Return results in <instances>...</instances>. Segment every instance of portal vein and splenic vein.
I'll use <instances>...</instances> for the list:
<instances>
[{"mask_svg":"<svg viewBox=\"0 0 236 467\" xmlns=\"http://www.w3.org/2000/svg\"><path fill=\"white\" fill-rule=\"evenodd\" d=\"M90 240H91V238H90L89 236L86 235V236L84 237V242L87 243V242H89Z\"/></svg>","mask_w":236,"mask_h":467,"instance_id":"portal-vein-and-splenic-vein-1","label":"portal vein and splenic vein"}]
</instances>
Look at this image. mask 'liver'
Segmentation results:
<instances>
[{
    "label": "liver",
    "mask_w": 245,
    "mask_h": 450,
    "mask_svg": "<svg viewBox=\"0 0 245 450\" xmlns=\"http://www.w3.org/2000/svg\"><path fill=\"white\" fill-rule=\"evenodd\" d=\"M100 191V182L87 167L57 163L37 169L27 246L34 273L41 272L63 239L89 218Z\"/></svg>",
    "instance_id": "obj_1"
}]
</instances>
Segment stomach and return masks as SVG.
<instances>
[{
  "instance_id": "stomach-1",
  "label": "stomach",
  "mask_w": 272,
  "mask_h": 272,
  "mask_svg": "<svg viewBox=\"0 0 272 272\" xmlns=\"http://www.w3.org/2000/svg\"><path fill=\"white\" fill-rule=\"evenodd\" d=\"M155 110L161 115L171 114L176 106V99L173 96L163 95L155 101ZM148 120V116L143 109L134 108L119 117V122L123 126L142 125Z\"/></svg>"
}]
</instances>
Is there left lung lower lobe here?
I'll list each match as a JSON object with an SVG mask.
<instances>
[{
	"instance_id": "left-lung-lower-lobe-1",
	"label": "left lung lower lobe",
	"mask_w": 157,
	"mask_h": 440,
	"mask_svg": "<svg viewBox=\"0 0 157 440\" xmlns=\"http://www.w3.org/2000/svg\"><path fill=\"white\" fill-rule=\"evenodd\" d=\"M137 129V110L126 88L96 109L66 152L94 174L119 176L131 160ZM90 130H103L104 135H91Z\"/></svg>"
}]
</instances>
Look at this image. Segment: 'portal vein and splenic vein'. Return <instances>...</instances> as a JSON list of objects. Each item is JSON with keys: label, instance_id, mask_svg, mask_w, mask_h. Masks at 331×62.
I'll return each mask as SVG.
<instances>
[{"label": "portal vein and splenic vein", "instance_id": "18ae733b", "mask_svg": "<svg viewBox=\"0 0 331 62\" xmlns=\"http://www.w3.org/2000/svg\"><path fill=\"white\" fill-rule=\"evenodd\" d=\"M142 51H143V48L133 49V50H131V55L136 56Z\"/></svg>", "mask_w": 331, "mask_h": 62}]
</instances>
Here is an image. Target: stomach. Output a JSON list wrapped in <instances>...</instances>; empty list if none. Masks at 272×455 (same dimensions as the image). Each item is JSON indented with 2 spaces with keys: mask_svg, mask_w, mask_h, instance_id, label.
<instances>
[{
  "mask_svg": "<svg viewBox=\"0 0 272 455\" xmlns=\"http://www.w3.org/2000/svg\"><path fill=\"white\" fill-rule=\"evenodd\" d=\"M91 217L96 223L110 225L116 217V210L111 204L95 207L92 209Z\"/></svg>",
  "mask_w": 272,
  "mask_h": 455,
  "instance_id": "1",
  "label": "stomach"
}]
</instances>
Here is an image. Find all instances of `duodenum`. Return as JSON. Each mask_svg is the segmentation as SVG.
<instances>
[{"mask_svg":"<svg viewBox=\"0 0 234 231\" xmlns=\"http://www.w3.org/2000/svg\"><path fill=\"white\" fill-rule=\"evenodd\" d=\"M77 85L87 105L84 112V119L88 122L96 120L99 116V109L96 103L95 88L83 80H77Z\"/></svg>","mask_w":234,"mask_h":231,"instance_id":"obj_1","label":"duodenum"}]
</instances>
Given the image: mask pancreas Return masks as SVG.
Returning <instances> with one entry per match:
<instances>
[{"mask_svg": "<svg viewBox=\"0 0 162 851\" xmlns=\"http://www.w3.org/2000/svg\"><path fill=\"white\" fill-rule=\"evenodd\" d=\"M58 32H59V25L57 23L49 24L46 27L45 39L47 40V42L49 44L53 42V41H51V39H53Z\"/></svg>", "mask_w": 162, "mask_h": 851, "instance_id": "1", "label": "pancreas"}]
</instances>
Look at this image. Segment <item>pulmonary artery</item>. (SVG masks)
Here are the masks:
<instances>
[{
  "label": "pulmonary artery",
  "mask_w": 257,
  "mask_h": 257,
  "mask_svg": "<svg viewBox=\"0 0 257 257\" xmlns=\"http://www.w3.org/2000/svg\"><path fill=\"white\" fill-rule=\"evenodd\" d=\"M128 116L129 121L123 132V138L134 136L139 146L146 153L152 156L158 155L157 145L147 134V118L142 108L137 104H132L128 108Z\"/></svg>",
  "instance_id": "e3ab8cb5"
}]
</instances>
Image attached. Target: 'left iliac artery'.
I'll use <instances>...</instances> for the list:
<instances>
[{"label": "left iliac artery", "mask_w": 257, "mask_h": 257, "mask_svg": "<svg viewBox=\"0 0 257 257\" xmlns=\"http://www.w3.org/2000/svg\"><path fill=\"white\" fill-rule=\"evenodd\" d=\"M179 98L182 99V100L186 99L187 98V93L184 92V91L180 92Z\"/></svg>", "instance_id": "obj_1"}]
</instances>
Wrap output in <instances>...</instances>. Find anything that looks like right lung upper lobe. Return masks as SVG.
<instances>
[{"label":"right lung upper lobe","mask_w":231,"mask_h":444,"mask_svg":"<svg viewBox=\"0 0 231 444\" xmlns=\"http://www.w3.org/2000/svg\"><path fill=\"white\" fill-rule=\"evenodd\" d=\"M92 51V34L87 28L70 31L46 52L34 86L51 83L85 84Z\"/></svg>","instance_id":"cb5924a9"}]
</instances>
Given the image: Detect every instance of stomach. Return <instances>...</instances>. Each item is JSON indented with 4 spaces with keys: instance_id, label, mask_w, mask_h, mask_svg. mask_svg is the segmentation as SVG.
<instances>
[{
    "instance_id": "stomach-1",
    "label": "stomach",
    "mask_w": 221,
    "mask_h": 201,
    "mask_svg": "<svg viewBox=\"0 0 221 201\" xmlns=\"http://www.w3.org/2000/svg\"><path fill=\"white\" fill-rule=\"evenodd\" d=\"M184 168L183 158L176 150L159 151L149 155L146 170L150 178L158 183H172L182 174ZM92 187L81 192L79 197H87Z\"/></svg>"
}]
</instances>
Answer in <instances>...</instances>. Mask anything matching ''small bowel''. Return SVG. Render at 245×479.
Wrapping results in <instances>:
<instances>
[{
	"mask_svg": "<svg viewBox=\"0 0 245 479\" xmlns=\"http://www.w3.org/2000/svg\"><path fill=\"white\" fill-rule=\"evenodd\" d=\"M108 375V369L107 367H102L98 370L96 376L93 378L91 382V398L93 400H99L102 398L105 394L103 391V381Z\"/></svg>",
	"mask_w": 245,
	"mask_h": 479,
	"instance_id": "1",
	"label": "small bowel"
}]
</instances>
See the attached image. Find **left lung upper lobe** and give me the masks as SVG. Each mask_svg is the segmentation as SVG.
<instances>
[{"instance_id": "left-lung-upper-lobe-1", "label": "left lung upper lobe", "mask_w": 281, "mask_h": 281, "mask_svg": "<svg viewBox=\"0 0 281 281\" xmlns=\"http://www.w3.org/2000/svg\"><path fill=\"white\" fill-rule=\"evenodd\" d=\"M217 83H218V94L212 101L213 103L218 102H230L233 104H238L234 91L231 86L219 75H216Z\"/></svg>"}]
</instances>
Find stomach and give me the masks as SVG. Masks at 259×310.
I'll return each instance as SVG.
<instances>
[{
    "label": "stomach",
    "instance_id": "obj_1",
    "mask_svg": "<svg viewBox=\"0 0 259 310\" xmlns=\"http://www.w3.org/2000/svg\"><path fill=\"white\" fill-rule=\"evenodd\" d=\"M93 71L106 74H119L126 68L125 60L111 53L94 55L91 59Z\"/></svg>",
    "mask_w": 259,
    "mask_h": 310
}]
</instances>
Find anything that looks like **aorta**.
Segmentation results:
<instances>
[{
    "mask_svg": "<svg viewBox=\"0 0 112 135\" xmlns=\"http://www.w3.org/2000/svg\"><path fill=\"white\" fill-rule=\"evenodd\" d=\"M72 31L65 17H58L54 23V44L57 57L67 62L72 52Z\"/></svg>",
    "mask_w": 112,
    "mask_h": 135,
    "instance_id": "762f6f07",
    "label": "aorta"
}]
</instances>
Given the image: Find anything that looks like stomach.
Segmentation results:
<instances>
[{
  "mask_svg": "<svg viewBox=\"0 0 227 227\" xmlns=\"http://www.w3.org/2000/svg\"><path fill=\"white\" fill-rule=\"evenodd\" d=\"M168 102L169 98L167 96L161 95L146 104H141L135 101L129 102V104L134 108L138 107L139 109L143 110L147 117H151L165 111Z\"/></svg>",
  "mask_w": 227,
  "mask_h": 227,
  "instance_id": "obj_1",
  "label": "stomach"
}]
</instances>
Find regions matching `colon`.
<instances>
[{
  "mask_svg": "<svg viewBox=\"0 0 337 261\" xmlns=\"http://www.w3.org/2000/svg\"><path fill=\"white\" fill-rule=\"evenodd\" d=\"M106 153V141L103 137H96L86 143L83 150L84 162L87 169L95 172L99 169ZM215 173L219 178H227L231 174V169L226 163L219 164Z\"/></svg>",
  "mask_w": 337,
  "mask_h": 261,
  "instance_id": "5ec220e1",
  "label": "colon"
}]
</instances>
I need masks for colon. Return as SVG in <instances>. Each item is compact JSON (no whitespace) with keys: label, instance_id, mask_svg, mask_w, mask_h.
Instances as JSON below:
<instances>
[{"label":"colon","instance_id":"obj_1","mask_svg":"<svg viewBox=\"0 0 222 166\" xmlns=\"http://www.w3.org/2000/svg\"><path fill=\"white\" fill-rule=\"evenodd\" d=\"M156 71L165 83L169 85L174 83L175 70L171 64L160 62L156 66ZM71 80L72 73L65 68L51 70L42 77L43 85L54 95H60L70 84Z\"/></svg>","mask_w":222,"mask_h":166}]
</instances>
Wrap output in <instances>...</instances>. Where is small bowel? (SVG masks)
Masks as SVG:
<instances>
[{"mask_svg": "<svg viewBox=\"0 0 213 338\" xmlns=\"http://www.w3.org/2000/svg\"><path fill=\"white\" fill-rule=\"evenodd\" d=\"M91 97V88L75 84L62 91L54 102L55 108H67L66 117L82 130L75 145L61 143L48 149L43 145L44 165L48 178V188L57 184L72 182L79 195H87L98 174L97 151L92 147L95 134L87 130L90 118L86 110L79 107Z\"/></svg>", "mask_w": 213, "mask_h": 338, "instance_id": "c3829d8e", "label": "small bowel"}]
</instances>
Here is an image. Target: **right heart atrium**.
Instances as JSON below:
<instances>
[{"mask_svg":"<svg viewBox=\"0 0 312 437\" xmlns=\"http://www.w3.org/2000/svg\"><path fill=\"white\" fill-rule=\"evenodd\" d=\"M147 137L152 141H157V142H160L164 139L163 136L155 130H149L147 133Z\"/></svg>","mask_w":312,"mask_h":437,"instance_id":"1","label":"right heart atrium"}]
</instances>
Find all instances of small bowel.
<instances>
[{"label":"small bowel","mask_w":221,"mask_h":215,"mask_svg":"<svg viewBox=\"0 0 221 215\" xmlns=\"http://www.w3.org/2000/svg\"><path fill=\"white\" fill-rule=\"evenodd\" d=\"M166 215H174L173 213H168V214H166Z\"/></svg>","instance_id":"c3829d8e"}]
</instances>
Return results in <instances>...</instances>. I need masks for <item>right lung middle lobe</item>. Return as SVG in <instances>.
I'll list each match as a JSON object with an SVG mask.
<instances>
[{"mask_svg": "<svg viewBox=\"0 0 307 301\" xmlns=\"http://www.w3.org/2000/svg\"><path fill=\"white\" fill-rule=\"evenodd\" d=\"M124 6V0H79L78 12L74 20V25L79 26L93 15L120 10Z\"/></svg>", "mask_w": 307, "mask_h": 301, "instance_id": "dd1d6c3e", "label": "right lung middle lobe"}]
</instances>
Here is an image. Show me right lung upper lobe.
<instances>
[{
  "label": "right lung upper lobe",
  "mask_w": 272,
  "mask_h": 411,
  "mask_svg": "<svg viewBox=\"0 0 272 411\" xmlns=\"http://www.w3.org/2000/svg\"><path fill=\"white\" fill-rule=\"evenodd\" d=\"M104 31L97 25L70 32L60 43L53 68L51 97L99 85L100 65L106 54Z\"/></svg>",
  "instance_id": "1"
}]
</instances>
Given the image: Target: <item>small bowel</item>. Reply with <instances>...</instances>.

### Task description:
What is wanted is an exact repetition of the lines from the one with "Here is an image. Show" through the last line of the material above, both ends included.

### Reply:
Here is an image. Show me right lung upper lobe.
<instances>
[{
  "label": "right lung upper lobe",
  "mask_w": 272,
  "mask_h": 411,
  "mask_svg": "<svg viewBox=\"0 0 272 411\" xmlns=\"http://www.w3.org/2000/svg\"><path fill=\"white\" fill-rule=\"evenodd\" d=\"M104 31L97 25L70 32L60 43L53 68L51 97L99 85L100 65L106 54Z\"/></svg>",
  "instance_id": "1"
}]
</instances>
Given the image: Target: <item>small bowel</item>. Reply with <instances>...</instances>.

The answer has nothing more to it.